Find every line of the records that has "Services" and return it.
= Beginning of Section =
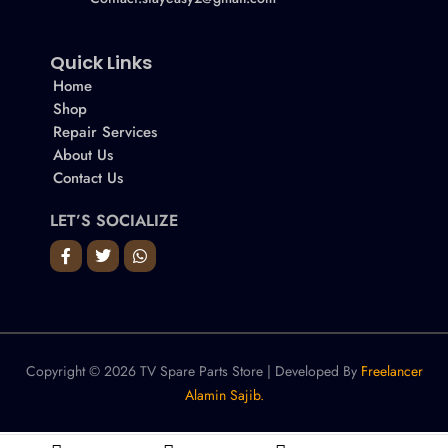
Quick Links
Home
Shop
Repair Services
About Us
Contact Us
LET’S SOCIALIZE
Copyright © 2026 TV Spare Parts Store | Developed By
Freelancer
Alamin Sajib.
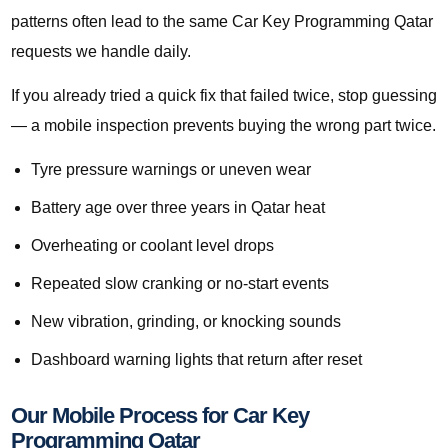
patterns often lead to the same Car Key Programming Qatar
requests we handle daily.
If you already tried a quick fix that failed twice, stop guessing
— a mobile inspection prevents buying the wrong part twice.
Tyre pressure warnings or uneven wear
Battery age over three years in Qatar heat
Overheating or coolant level drops
Repeated slow cranking or no-start events
New vibration, grinding, or knocking sounds
Dashboard warning lights that return after reset
Our Mobile Process for Car Key
Programming Qatar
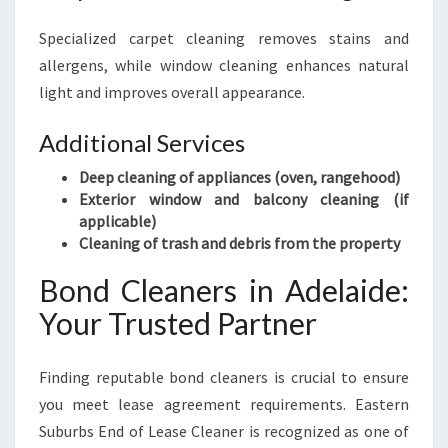
Specialized carpet cleaning removes stains and
allergens, while window cleaning enhances natural
light and improves overall appearance.
Additional Services
Deep cleaning of appliances (oven, rangehood)
Exterior window and balcony cleaning (if
applicable)
Cleaning of trash and debris from the property
Bond Cleaners in Adelaide:
Your Trusted Partner
Finding reputable bond cleaners is crucial to ensure
you meet lease agreement requirements. Eastern
Suburbs End of Lease Cleaner is recognized as one of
= End of Section =
[WRITTEN SOLUTION]
Repair Services
Additional Services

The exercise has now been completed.